War, trade and agriculture spread rice disease across Africa

Since the mid-1800s, human activities have rapidly facilitated the spread of rice yellow mottle virus (RYMV), a pathogen that infects rice, far and wide across Africa, according to a new study led by Eugénie Hébrard, at the Institut de Recherche pour le Développement (IRD, France), published June 17, 2025 in the open-access journal PLOS Pathogens.

RYMV is a pathogen that infects rice and a few related grass species, and that poses a major threat to rice production in Africa. In the new study, researchers investigated how human history has shaped the spread of RYMV, looking at how distinct strains of RYMV evolved in different locations and times.

The research team compared the gene sequences that code for a viral protein or the full-length viral genomes, fromup to 335 virus samples collected across more than 770,000 square miles in East Africa between 1966 and 2020. Based on variations and similarities in the gene sequences, the researchers found evidence that RYMV emerged in the middle of the 1800s in the Eastern Arc Mountains, a biodiversity hotspot, located in what is now Tanzania, where people grew rice slash-and-burn agriculture. Several spillovers of RYMV from wild grasses into cultivated rice were identified, with the virus rapidly spreading to the nearby rice growing areas, including Kilombero valley and the Morogoro region in southern Tanzania.

The study also suggested that humans transported RYMV long distances in infected rice plant matter at multiple points in history. The virus spread along the caravan routes from the Indian Ocean Coast to Lake Victoria in the second half of the 1800s, from East Africa to West Africa at the end of the 1800s, from Lake Victoria to the north of Ethiopia in the second half of the 1900s, and then on to Madagascar at the end of 1970s. Unexpectedly, it moved from the Kilombero Valley to the southern end of Lake Malawi toward the end of the First World War, likely due to rice being a staple food for troops.

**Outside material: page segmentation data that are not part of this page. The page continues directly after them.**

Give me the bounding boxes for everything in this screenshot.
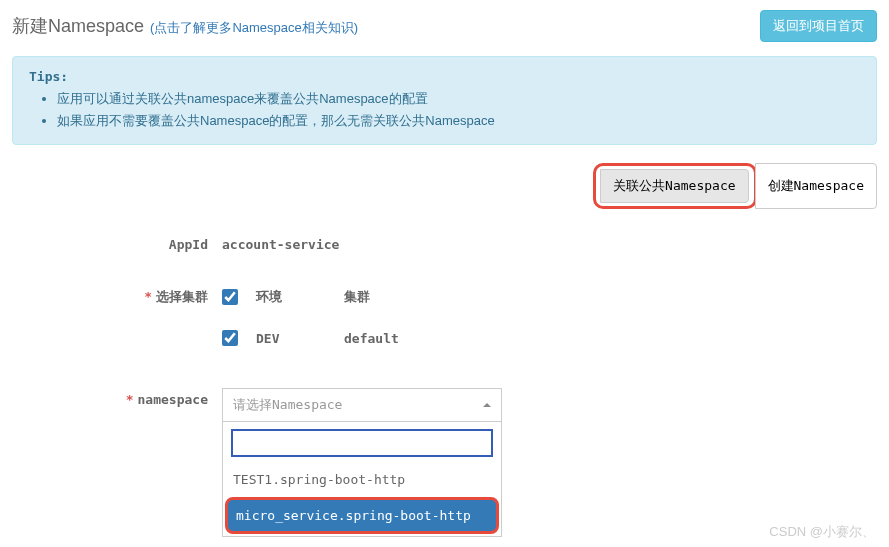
namespace-tab-buttons: 关联公共Namespace 创建Namespace [12,163,877,209]
cluster-data-row: DEV default [222,326,877,350]
cluster-row-checkbox[interactable] [222,330,238,346]
appid-value: account-service [222,233,877,252]
required-mark: * [144,289,152,304]
namespace-label: *namespace [12,388,222,407]
namespace-select[interactable]: 请选择Namespace [222,388,502,422]
cluster-cluster-header: 集群 [344,288,370,306]
cluster-select-all-checkbox[interactable] [222,289,238,305]
required-mark: * [126,392,134,407]
watermark: CSDN @小赛尔、 [769,523,875,541]
link-public-namespace-button[interactable]: 关联公共Namespace [600,169,748,203]
namespace-search-wrap [223,422,501,464]
cluster-env-value: DEV [256,331,326,346]
cluster-header: 环境 集群 [222,284,877,310]
cluster-content: 环境 集群 DEV default [222,284,877,350]
namespace-dropdown: TEST1.spring-boot-http micro_service.spr… [222,422,502,537]
tips-list: 应用可以通过关联公共namespace来覆盖公共Namespace的配置 如果应… [29,88,860,132]
create-namespace-button[interactable]: 创建Namespace [755,163,877,209]
page-header: 新建Namespace (点击了解更多Namespace相关知识) 返回到项目首… [12,10,877,42]
tips-panel: Tips: 应用可以通过关联公共namespace来覆盖公共Namespace的… [12,56,877,145]
namespace-option-selected[interactable]: micro_service.spring-boot-http [225,497,499,534]
namespace-row: *namespace 请选择Namespace TEST1.spring-boo… [12,388,877,537]
tips-item: 如果应用不需要覆盖公共Namespace的配置，那么无需关联公共Namespac… [57,110,860,132]
more-info-link[interactable]: (点击了解更多Namespace相关知识) [150,19,358,37]
chevron-up-icon [483,403,491,407]
appid-row: AppId account-service [12,233,877,252]
title-wrap: 新建Namespace (点击了解更多Namespace相关知识) [12,14,358,38]
highlight-annotation: 关联公共Namespace [593,163,756,209]
back-to-project-button[interactable]: 返回到项目首页 [760,10,877,42]
cluster-label: *选择集群 [12,284,222,306]
namespace-option[interactable]: TEST1.spring-boot-http [223,464,501,495]
namespace-search-input[interactable] [231,429,493,457]
page-title: 新建Namespace [12,14,144,38]
cluster-cluster-value: default [344,331,399,346]
cluster-env-header: 环境 [256,288,326,306]
appid-label: AppId [12,233,222,252]
tips-label: Tips: [29,69,860,84]
namespace-content: 请选择Namespace TEST1.spring-boot-http micr… [222,388,877,537]
cluster-row: *选择集群 环境 集群 DEV default [12,284,877,350]
highlight-annotation [231,429,493,457]
namespace-select-wrap: 请选择Namespace TEST1.spring-boot-http micr… [222,388,502,537]
namespace-placeholder: 请选择Namespace [233,396,342,414]
tips-item: 应用可以通过关联公共namespace来覆盖公共Namespace的配置 [57,88,860,110]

Altogether, these findings suggest that transporting contaminated rice seeds was a major factor in spreading RYMV across long distances, not only within East Africa, but also in bringing it from East Africa to West Africa and Madagascar. The researchers conclude that, due to human activities, RYMV can spread as efficiently as some highly mobile zoonotic viruses that humans have contracted from animals. The study also sheds light on the risk of transmitting RYMV and other plant viruses from Africa to other continents.

The authors add, “This paper highlights the role of human history in the transmission of plant pathogens and underscores the risks of intercontinental transmission. The paradoxical role of seeds in the spread of a major pest of rice - which is not seed transmitted, but seed associated – is explained in the light of rice biology and agronomy. This study is a major achievement of a long-term, multilateral and interdisciplinary partnership.”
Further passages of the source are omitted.